Verizon Communications (VZ), which got into the digital content business last year with its $4.4 billion acquisition of AOL, was seen as an early favorite to acquire Yahoo's core assets, including its best-known properties such as Yahoo Sports and Yahoo Finance, which attract more than 1 billion users annually. According to Gabelli & Co. analyst Brett Harriss, Verizon can afford to pay a high price for Yahoo because of the savings it could gain from merging it with AOL.
Other Yahoo bidders are said to include AT&T (T); Quicken Loans founder Dan Gilbert, who has the backing of billionaire Warren Buffett; and private equity firm TPG. It's unclear when Yahoo will announce the results of the sale. A company spokesperson couldn't immediately be reached.
"Who knows?" said Harriss. "It could be today. It could be in a week. It should be sometime soon."
Said Scott Kessler, an analyst with S&P Global Market Intelligence who rates Yahoo as a "hold": "Yahoo has been the subject of so much speculation over the years, I think that people are going to get whatever they can get out of the (earnings) conference call."
Shares of Yahoo have climbed more than 13 percent this year amid growing investor optimism about a potential buyout. The gain isn't justified by the company's earnings.
In the latest quarter, revenue excluding payments made to its partners, fell 19 percent, the sixth decline in seven periods. Overall, the company posted a loss of $439.9 million, or 46 cents a share. Adjusted earnings were 9 cents per share, lagging the 10 cents analysts had forecast, while revenue overall rose 5.2 percent to $1.31 billion, compared with $1.08 billion consensus of analysts.
Seven permanent and interim CEOs have run Yahoo since 2007. Sales were little changed from 2011 ($4.98 billion) to 2015 ($4.97 billion) and are expected to drop to $4.5 billion at the end of this year. The company has lost money in four out of the past six quarters.
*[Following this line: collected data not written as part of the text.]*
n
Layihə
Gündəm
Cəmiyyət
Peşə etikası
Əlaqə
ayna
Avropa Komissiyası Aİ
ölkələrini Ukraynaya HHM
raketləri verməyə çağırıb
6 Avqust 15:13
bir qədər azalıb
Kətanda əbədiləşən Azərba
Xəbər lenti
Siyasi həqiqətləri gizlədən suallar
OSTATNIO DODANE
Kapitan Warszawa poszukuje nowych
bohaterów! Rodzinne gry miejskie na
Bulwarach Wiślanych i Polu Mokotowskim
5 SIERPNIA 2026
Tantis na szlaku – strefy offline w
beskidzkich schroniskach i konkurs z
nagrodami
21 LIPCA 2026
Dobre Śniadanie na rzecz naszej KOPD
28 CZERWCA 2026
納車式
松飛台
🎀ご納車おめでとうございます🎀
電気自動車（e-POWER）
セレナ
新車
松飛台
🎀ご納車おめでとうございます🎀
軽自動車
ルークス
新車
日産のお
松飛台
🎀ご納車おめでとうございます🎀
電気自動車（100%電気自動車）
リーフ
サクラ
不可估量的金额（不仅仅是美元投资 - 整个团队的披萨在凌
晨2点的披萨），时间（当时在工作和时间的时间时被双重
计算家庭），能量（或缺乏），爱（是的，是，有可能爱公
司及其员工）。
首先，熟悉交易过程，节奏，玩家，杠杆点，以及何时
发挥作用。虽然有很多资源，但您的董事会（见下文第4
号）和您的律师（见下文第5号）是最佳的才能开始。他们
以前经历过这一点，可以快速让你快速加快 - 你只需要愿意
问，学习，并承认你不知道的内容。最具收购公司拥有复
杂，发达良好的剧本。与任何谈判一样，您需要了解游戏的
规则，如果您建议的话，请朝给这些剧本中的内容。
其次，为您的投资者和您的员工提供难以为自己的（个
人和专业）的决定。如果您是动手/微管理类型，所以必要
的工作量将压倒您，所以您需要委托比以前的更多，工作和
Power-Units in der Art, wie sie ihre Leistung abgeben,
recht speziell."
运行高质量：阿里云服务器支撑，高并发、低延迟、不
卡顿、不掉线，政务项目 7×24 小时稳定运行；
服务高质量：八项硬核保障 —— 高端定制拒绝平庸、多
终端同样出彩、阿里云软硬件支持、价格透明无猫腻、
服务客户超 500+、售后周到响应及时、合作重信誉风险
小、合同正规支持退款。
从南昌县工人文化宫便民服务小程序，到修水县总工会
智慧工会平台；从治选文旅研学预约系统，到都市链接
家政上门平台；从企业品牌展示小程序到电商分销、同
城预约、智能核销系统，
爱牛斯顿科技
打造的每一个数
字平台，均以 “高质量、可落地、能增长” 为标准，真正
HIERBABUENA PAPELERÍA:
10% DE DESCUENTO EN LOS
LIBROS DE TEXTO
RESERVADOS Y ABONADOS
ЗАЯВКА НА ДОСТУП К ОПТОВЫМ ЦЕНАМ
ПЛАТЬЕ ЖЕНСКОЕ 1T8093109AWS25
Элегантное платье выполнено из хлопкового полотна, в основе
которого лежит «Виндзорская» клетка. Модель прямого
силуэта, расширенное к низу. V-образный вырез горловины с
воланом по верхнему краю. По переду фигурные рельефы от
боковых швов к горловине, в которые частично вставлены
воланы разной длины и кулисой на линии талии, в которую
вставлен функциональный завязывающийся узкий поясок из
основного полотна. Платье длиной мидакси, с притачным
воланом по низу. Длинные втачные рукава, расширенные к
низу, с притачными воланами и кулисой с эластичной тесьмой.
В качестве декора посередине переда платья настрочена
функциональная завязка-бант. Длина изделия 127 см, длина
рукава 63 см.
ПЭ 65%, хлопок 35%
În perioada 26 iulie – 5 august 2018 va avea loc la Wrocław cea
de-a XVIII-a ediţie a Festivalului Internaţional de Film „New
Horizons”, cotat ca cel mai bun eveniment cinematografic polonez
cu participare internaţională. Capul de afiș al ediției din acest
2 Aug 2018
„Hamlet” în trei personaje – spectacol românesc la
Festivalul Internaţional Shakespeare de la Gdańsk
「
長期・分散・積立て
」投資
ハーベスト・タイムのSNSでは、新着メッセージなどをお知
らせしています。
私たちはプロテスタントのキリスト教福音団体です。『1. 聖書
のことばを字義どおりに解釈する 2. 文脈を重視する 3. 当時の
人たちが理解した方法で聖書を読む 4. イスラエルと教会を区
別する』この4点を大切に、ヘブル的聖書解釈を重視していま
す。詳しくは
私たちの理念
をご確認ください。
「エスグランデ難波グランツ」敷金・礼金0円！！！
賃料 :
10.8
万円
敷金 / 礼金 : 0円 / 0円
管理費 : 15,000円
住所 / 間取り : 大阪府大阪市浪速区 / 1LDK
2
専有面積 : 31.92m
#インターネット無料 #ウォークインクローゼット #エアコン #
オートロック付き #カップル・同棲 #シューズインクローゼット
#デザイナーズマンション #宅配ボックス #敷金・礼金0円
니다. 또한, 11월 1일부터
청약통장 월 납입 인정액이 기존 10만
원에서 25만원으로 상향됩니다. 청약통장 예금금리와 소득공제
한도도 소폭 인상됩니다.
Reversing these trends isn't going to be easy, no matter who Yahoo's new corporate parent turns out to be.
"If you put together a list of the last 10 CEOs that the company has had, you could probably blame them all," Harriss said. "It's just been a poorly run company."
Ineed, the company is bloated and inefficient. As Bloomberg noted, it lags its peers in the closely followed metric of sales per employee, generating $116,000, less than half the $315,948 that Alphabet earns and the $400,000 that Facebook (FB) reaps.
Earlier this year, CEO Marissa Mayer, who activist investors are seeking to oust, announced plans to slash the company's workforce by 15 percent, or about 1,600, in light of a $4.4 billion loss. That was well under the 5,000-person reduction advocated by SpringOwl Asset Management, an activist investor that has targeted Yahoo. Analysts are expecting as many as 3,000 more job cuts. That would be nearly a third of the 9,400 workers Yahoo had at the end of the first quarter. Whoever does buy Yahoo will likely be inheriting a lot fewer employees.